La desorientación de los conservadores explica la crisis de las democracias y el ascenso de la ultraderecha; tampoco las izquierdas encuentran la valentía ni la sagacidad para abordar los temas con los que los ultras se llevan el gato al agua

Máriam M Bascuñán / Poco nos pasa
del hambre
Máriam Martínez-Bascuñán

La previsible victoria de los laboristas británicos no es más que un espejismo. Aunque su desconocido líder, Keir Starmer, desaloje a Rishi Sunak de Downing Street, la revuelta populista avanza. Los sondeos vaticinan el triunfo del inclasificable programa del laborismo británico, una mezcla entre conservadurismo y religión tecnocrática que nadie sensato calificaría de izquierdas, pero el charlatán que abrió las puertas al terremoto del Brexit ocupa de nuevo la tribuna mediática. Hablo, por supuesto, del chamán reaccionario por excelencia, el exlíder del UKIP, Nigel Farage. Al parecer, será elegido para la Cámara de los Comunes y ya habla de “mover las placas tectónicas”. Algunos tories le tientan para que lidere al Partido Conservador tras las elecciones del 4 de julio. Lo que nos faltaba.

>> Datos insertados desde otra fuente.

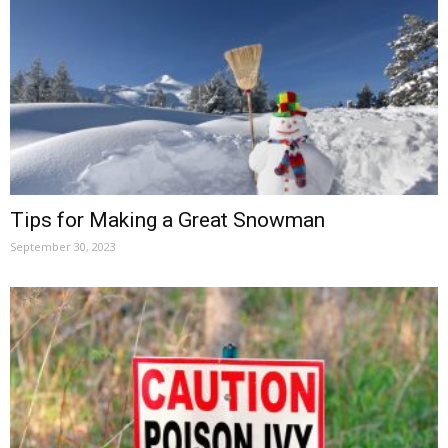
Tips for Making a Great Snowman
September 30, 2023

Ya sabemos que la desorientación de la familia conservadora es una de las claves que explica la crisis de las democracias y el ascenso de la ultraderecha, pero también que las izquierdas, incapaces de articular un lenguaje que conecte con las ansiedades y el resentimiento del electorado, no encuentran la valentía ni la sagacidad para abordar los temas con los que los ultras se llevan el gato al agua. Es curioso que el calificativo que nos viene a la cabeza cuando hablamos de un ultra sea el de charlatán o demagogo, cuando lo cierto es que esa cháchara ampulosa consigue conectar con lo que muchos votantes experimentan en sus vidas. Al otro lado, agoniza en forma y fondo un tipo de discurso en peligro de extinción. Recuerden la inexplicable espantada de Rishi Sunak el Día D. Alguien que abandona una celebración tan simbólica y relevante por un acto de campaña en un contexto como el actual es un político que no se entera de nada. Dice John Gray que el error de Sunak representa el “final de una clase política que gobernaba sin entender a sus gobernados”, pero quizá evidencie un problema más profundo que explica el éxito del populismo: eludir la política misma, con sus dilemas y su complejidad.

Nos movemos entre la verdad del experto, con su lenguaje inaccesible, y el parloteo vacío del político presuntuoso. Ayuso es un ejemplo patrio, pero no el único. En medio de tanta guerrilla de vuelo gallináceo todavía nos preguntamos cómo es posible que nuestro tecnocrático ministro de Economía no sea escuchado o fiscalizado. La economía está fuera de la conversación porque no forma parte de la guerra cultural y tampoco es que nos esforcemos por hacerla inteligible. Pero el populismo, recuerda Gray, es también la repolitización de los temas que el consenso progresista consideró demasiado importantes como para dejarlos a la elección democrática. La trampa de la tecnocracia es presentarse como la solución eficaz que todos anhelamos, pero no es más que la imposición de unos valores ajenos a buena parte de la ciudadanía. Llevar razón no basta para legitimar una política: imponerla por ser una verdad científica o moral es otra forma de ser antipolítico. Ha pasado con alguna ley de igualdad y ocurre con la inmigración o el cambio climático. Y también con la inteligencia artificial, aunque ahora sea el Papa quien nos la explica. Obviando qué pinta el jefe divino de la reacción global en una cumbre del G-7, no olviden que, tras su espantosa clase sobre ética, Bergoglio se fue a abrazar a Milei, quien mueve hilos para que desaparezca toda traba ética y legal sobre la investigación en IA en su paraíso ordoliberal. En fin, poco nos pasa.